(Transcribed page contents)
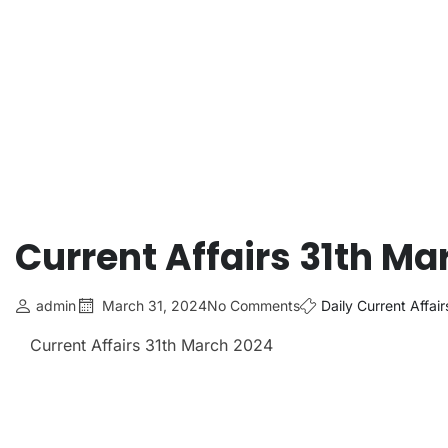
Current Affairs 31th Ma
admin
March 31, 2024
No Comments
Daily Current Affair
Current Affairs 31th March
2024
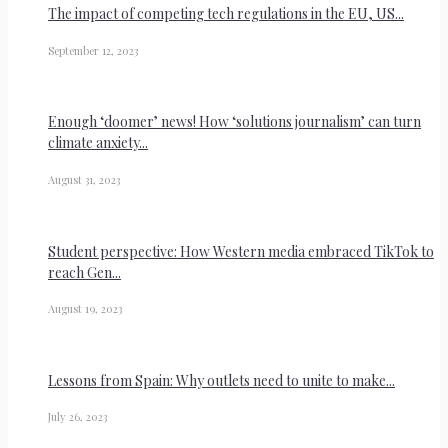
The impact of competing tech regulations in the EU, US...
September 12, 2023
Enough ‘doomer’ news! How ‘solutions journalism’ can turn
climate anxiety...
August 31, 2023
Student perspective: How Western media embraced TikTok to
reach Gen...
August 19, 2023
Lessons from Spain: Why outlets need to unite to make...
July 26, 2023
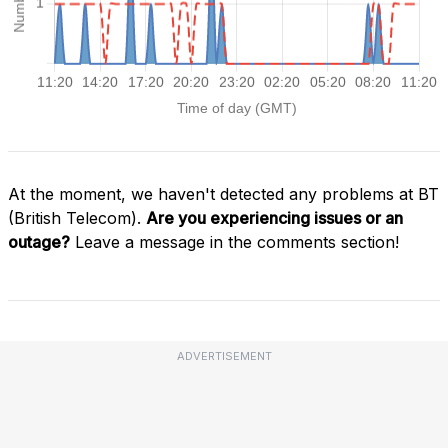
At the moment, we haven't detected any problems at BT
(British Telecom).
Are you experiencing issues or an
outage?
Leave a message in the comments section!
ADVERTISEMENT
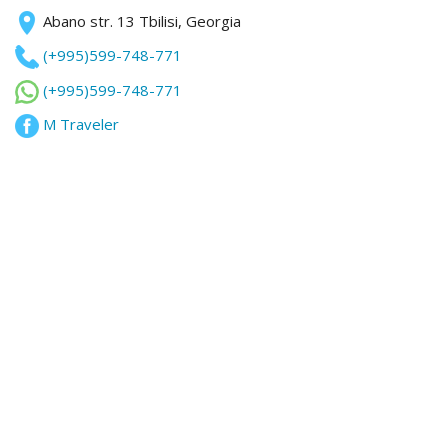
Abano str. 13 Tbilisi, Georgia
(+995)599-748-771
(+995)599-748-771
M Traveler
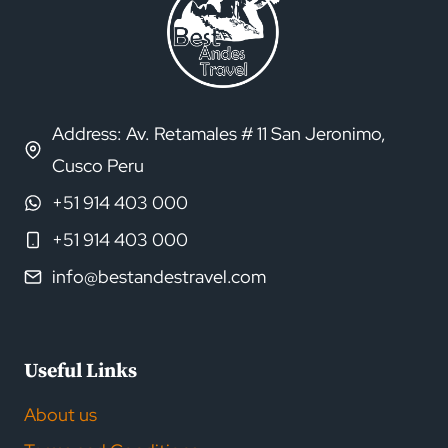
Address: Av. Retamales # 11 San Jeronimo,
Cusco Peru
+51 914 403 000
+51 914 403 000
info@bestandestravel.com
Useful Links
About us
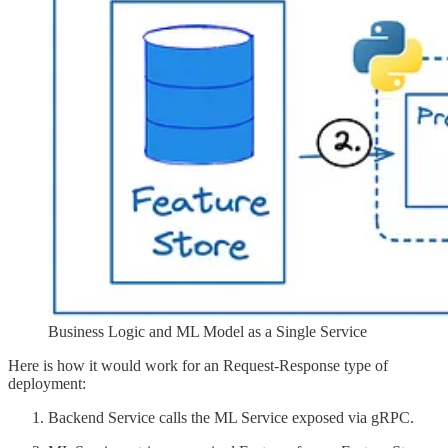
Business Logic and ML Model as a Single Service
Here is how it would work for an Request-Response type of
deployment:
Backend Service calls the ML Service exposed via gRPC.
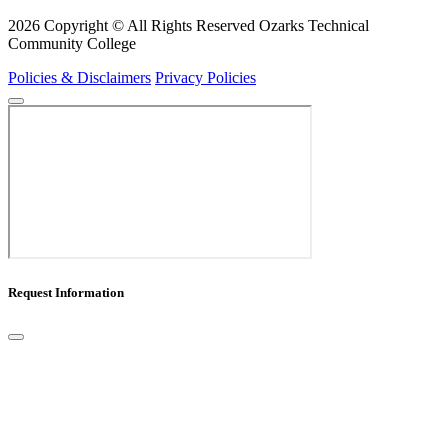
2026 Copyright © All Rights Reserved Ozarks Technical
Community College
Policies & Disclaimers
Privacy Policies
Request Information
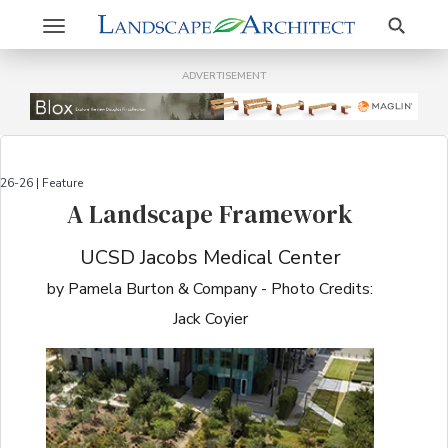
Search
Toggle
navigation
ADVERTISEMENT
26-26 | Feature
A Landscape Framework
UCSD Jacobs Medical Center
by Pamela Burton & Company - Photo Credits:
Jack Coyier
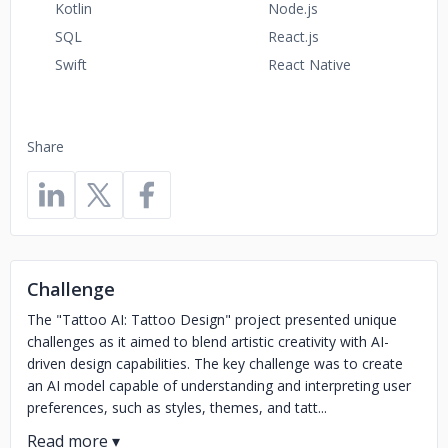
Kotlin
Node.js
SQL
React.js
Swift
React Native
Share
Challenge
The "Tattoo AI: Tattoo Design" project presented unique
challenges as it aimed to blend artistic creativity with AI-
driven design capabilities. The key challenge was to create
an AI model capable of understanding and interpreting user
preferences, such as styles, themes, and tatt...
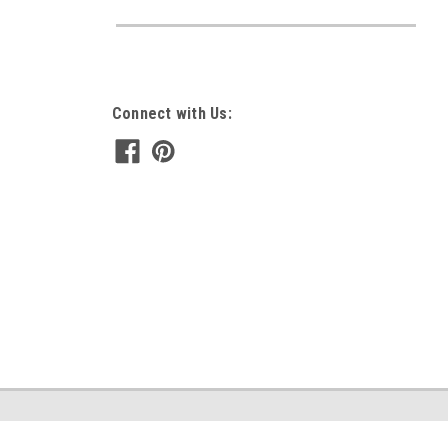
Connect with Us:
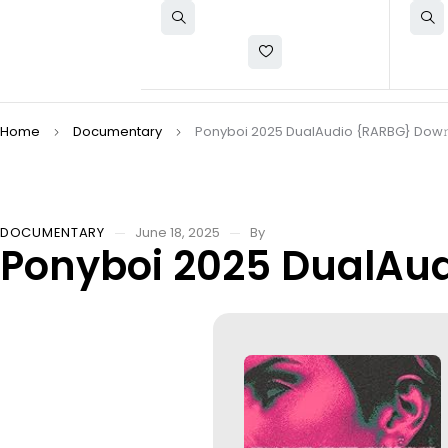
Home
Documentary
Ponyboi 2025 DualAudio {RARBG} Dow𝚗l
DOCUMENTARY
June 18, 2025
By
Ponyboi 2025 DualAud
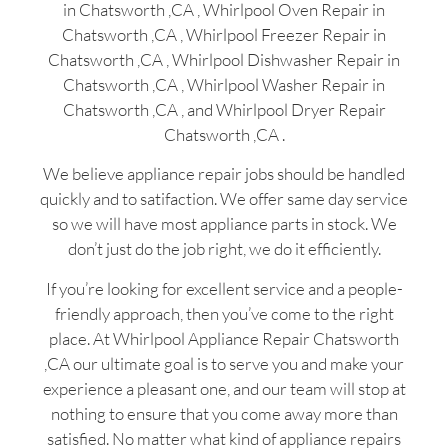
in Chatsworth ,CA , Whirlpool Oven Repair in
Chatsworth ,CA , Whirlpool Freezer Repair in
Chatsworth ,CA , Whirlpool Dishwasher Repair in
Chatsworth ,CA , Whirlpool Washer Repair in
Chatsworth ,CA , and Whirlpool Dryer Repair
Chatsworth ,CA .
We believe appliance repair jobs should be handled
quickly and to satifaction. We offer same day service
so we will have most appliance parts in stock. We
don’t just do the job right, we do it efficiently.
If you’re looking for excellent service and a people-
friendly approach, then you’ve come to the right
place. At Whirlpool Appliance Repair Chatsworth
,CA our ultimate goal is to serve you and make your
experience a pleasant one, and our team will stop at
nothing to ensure that you come away more than
satisfied. No matter what kind of appliance repairs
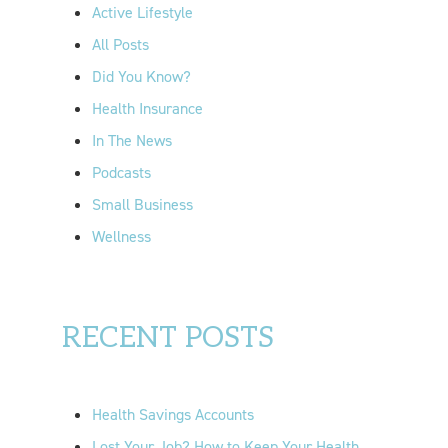
f
Active Lifestyle
o
All Posts
r
Did You Know?
:
Health Insurance
In The News
Podcasts
Small Business
Wellness
RECENT POSTS
Health Savings Accounts
Lost Your Job? How to Keep Your Health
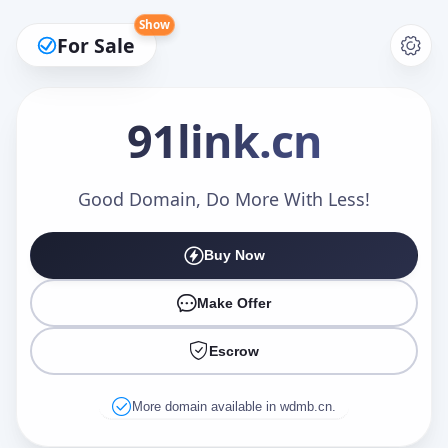
Show
For Sale
91link
.cn
Make an Offer
Good Domain, Do More With Less!
Buy Now
Your Name
*
Make Offer
Escrow
Your Email
*
More domain available in wdmb.cn.
Offer Amount (USD)
*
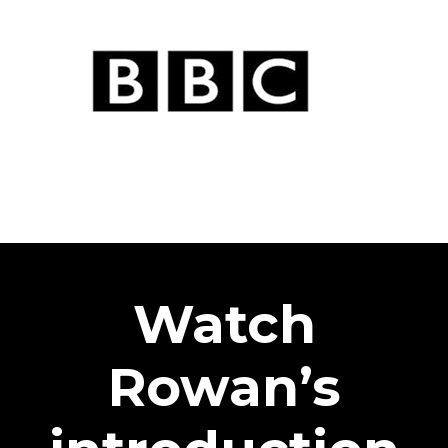
Watch
Rowan’s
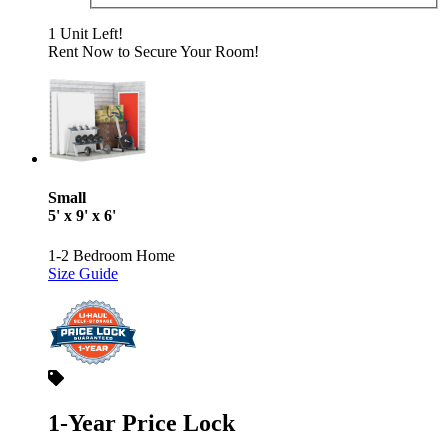
1 Unit Left!
Rent Now to Secure Your Room!
Small
5' x 9' x 6'
1-2 Bedroom Home
Size Guide
1-Year Price Lock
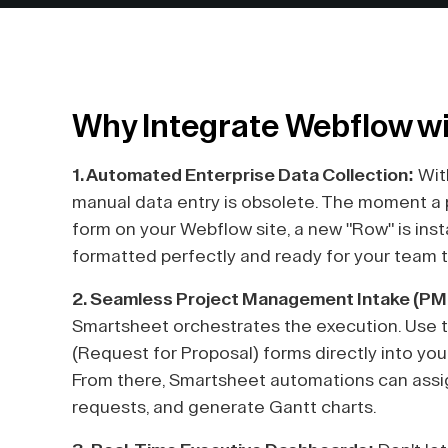
Why Integrate Webflow w
1. Automated Enterprise Data Collection:
Wit
manual data entry is obsolete. The moment a po
form on your Webflow site, a new "Row" is ins
formatted perfectly and ready for your team 
2. Seamless Project Management Intake (PM
Smartsheet orchestrates the execution. Use t
(Request for Proposal) forms directly into yo
From there, Smartsheet automations can assig
requests, and generate Gantt charts.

**TASK DESCRIPTION**: Print, exactly, each line above from the one with "We believe appliance" to the one with "Good Domain, Do More With Less!", end lines included. Leave pictures out of it.

**SOLUTION BELOW**:
We believe appliance repair jobs should be handled
quickly and to satifaction. We offer same day service
so we will have most appliance parts in stock. We
don’t just do the job right, we do it efficiently.
If you’re looking for excellent service and a people-
friendly approach, then you’ve come to the right
place. At Whirlpool Appliance Repair Chatsworth
,CA our ultimate goal is to serve you and make your
experience a pleasant one, and our team will stop at
nothing to ensure that you come away more than
satisfied. No matter what kind of appliance repairs
f
Active Lifestyle
o
All Posts
r
Did You Know?
:
Health Insurance
In The News
Podcasts
Small Business
Wellness
RECENT POSTS
Health Savings Accounts
Lost Your Job? How to Keep Your Health
Show
For Sale
91link
.cn
Make an Offer
Good Domain, Do More With Less!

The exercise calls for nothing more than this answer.